Is the Debt Ceiling Law the Most Unconstitutional Statute?

by Michael C. Dorf

Prof. Buchanan and I have long argued that presidential borrowing in violation of the debt ceiling should Congress fail to raise it would be the "least unconstitutional option" (LUO). We illustrate with some homey examples in our new op-ed in the Los Angeles Times. The LA Times essay also indirectly responds to Prof. Michael McConnell's high-profile non sequitur in the NY Times, in which he argued that the president has no independent authority to borrow money on the credit of the United States because that power belongs to Congress. Well, duh. The question, though, is what happens when the president's only options all involve usurpation of a power of Congress. (There are other problems with Prof. McConnell's view as well, as I explained in a Twitter thread over the weekend.) Assuming that none of the proposed workarounds we discussed in our Verdict column on Monday actually works, and that therefore a genuine trilemma arises, our LA Times piece shows why the answer is that issuing debt minimizes the violation.

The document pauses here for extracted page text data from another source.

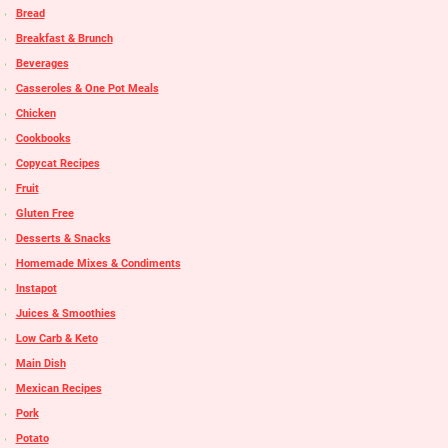
Bread
Breakfast & Brunch
Beverages
Casseroles & One Pot Meals
Chicken
Cookbooks
Copycat Recipes
Fruit
Gluten Free
Desserts & Snacks
Homemade Mixes & Condiments
Instapot
Juices & Smoothies
Low Carb & Keto
Main Dish
Mexican Recipes
Pork
Potato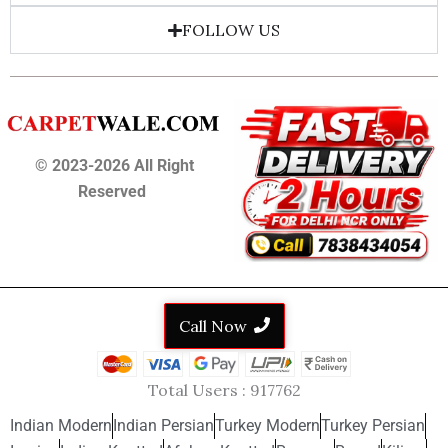
FOLLOW US
© 2023-2026 All Right
Reserved
Call Now
Total Users :
917762
Indian Modern
Indian Persian
Turkey Modern
Turkey Persian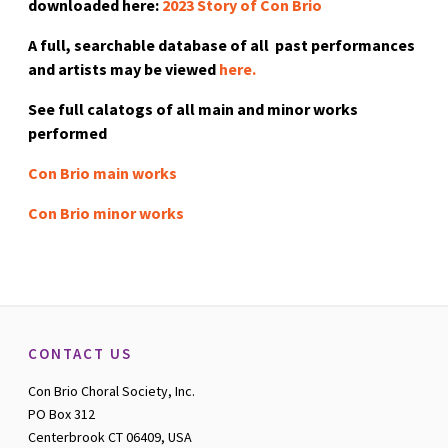
downloaded here:
2023 Story of Con Brio
A full, searchable database of all past performances
and artists may be viewed
here.
See full calatogs of all main and minor works
performed
Con Brio main works
Con Brio minor works
CONTACT US
Con Brio Choral Society, Inc.
PO Box 312
Centerbrook CT 06409, USA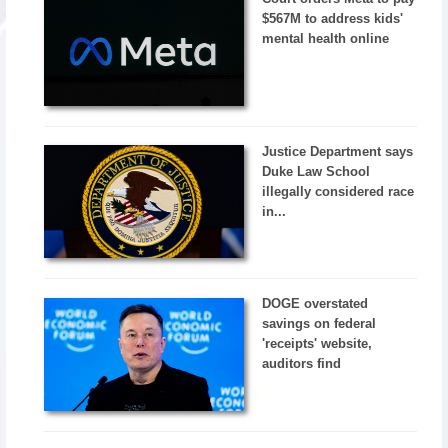
$567M to address kids'
mental health online
Justice Department says
Duke Law School
illegally considered race
in...
DOGE overstated
savings on federal
'receipts' website,
auditors find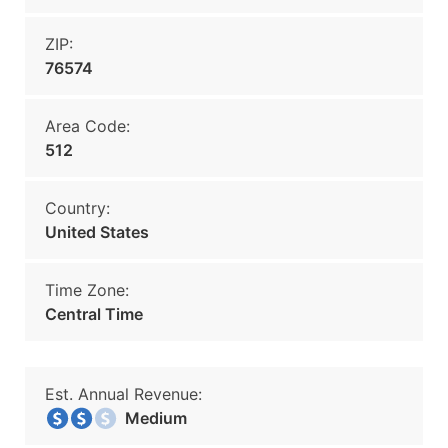
ZIP:
76574
Area Code:
512
Country:
United States
Time Zone:
Central Time
Est. Annual Revenue:
Medium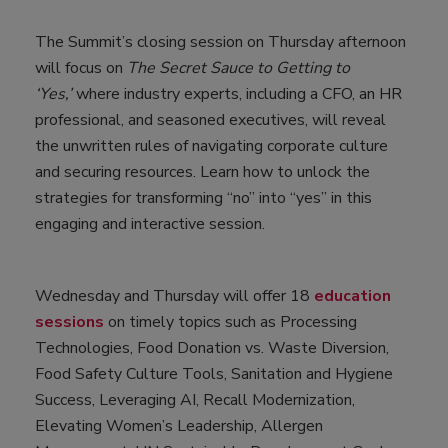
The Summit’s closing session on Thursday afternoon
will focus on
The Secret Sauce to Getting to
‘Yes,’
where
industry experts, including a CFO, an HR
professional, and seasoned executives, will reveal
the unwritten rules of navigating corporate culture
and securing resources. Learn how to unlock the
strategies for transforming “no” into “yes” in this
engaging and interactive session.
Wednesday and Thursday will offer 18
education
sessions
on timely topics such as Processing
Technologies, Food Donation vs. Waste Diversion,
Food Safety Culture Tools, Sanitation and Hygiene
Success, Leveraging AI, Recall Modernization,
Elevating Women’s Leadership, Allergen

But wait. There's more. Prof. Buchanan and I also have yet another Verdict column out today. In it, we offer President Biden a tool to use in the ongoing negotiations discussions with Kevin McCarthy and House Republicans. He could channel his alter ego, Dark Brandon, to say that if the debt ceiling isn't raised he'll do what the Republicans seem to want him to do then: "prioritize" certain spending over other spending BUT in a way that rewards Dark Brandon's political friends and punishes his enemies. The very prospect, we say, dramatically illustrates what's wrong with prioritization.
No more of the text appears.